Much of the jockeying we are seeing can be viewed as the fine tuning of a centrist compromise with elements both the right and the left will not like. Putting together such a centrist bargain on health reform is precisely what my home state of Massachusetts did, although it bears noting that while states have their politics, politics at the state level are more pragmatic and less driven by ideological differences than politics in Washington are. Here are some possible elements of a health reform bargain the right and left may not like:

Some Things The Left Would Not Like:

  • It’s not single payer
  • No public plan or a watered down public plan
  • Weaker regulation of insurance than many on the left want
  • A cheaper plan with subsidies that may not go as high up the income ladder as they want
  • Capping the tax preference (mainly labor opposition)

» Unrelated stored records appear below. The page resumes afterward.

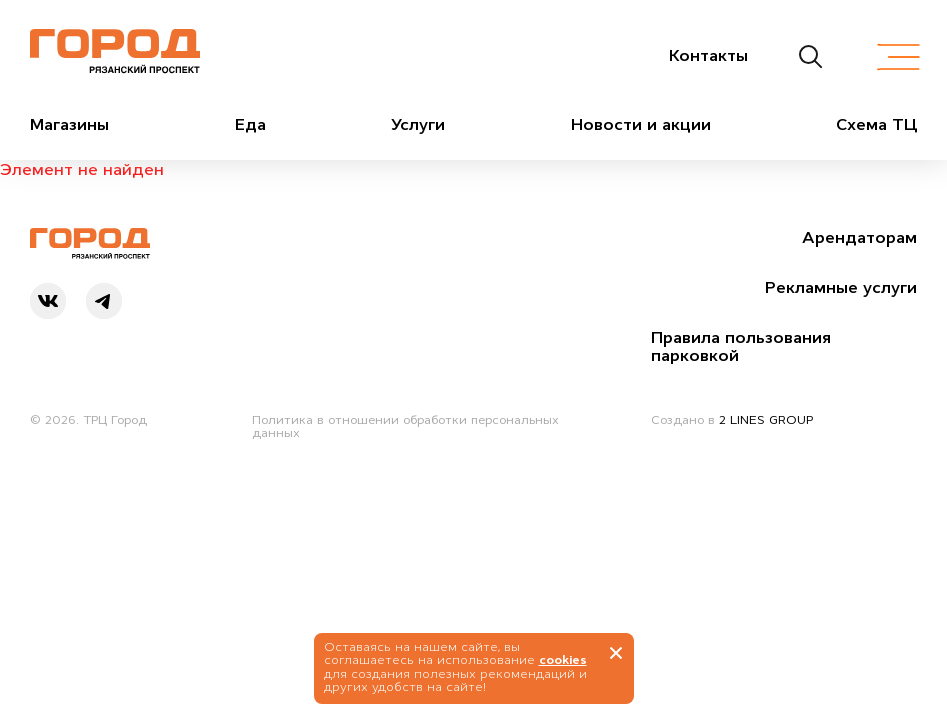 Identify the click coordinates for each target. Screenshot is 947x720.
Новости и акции (641, 124)
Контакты (708, 55)
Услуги (418, 124)
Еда (250, 124)
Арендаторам (859, 237)
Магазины (69, 124)
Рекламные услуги (841, 287)
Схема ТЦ (876, 124)
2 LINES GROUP (766, 420)
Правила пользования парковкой (741, 346)
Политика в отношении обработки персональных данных (405, 426) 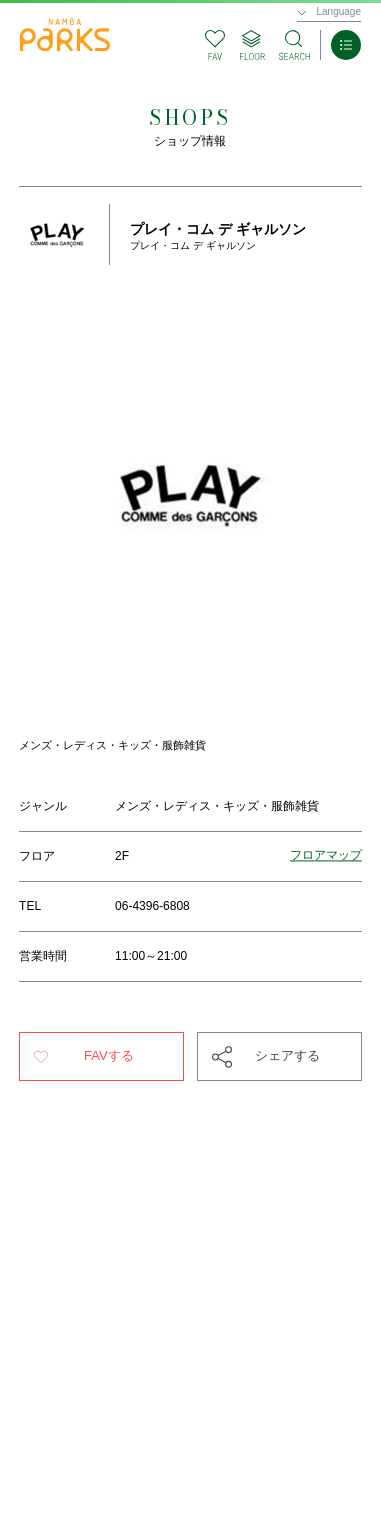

Some Things The Right Would Not Like:

  • Mandates, especially employer mandates
  • A new expensive coverage “entitlement”
  • Any form of public plan
  • Expanded government regulation of the health insurance industry and health insurance benefits

It is certainly not the time for groups to stop fighting for positions and ideas they believe in. It is too early in the process and the push and pull from all sides is how our system works. But it is also true that the voices on the edges tend to be stronger, and their beliefs more strongly held than those in the middle who are trying to craft a compromise rather than advance deeply held positions. In the end, however, if legislation passes, the American people will not think about it as liberal, or centrist, or conservative, and they do not have an expert position on what constitutes optimum policy. They will view it through their own more pragmatic lens and ask: will my health care be more affordable now than it was before? The question is not whether the public will go for a deal in the middle, it is whether Washington and Congress as currently structured can, while at the same time satisfying enough of the public that they will come out ahead and holding the remainder of the population harmless.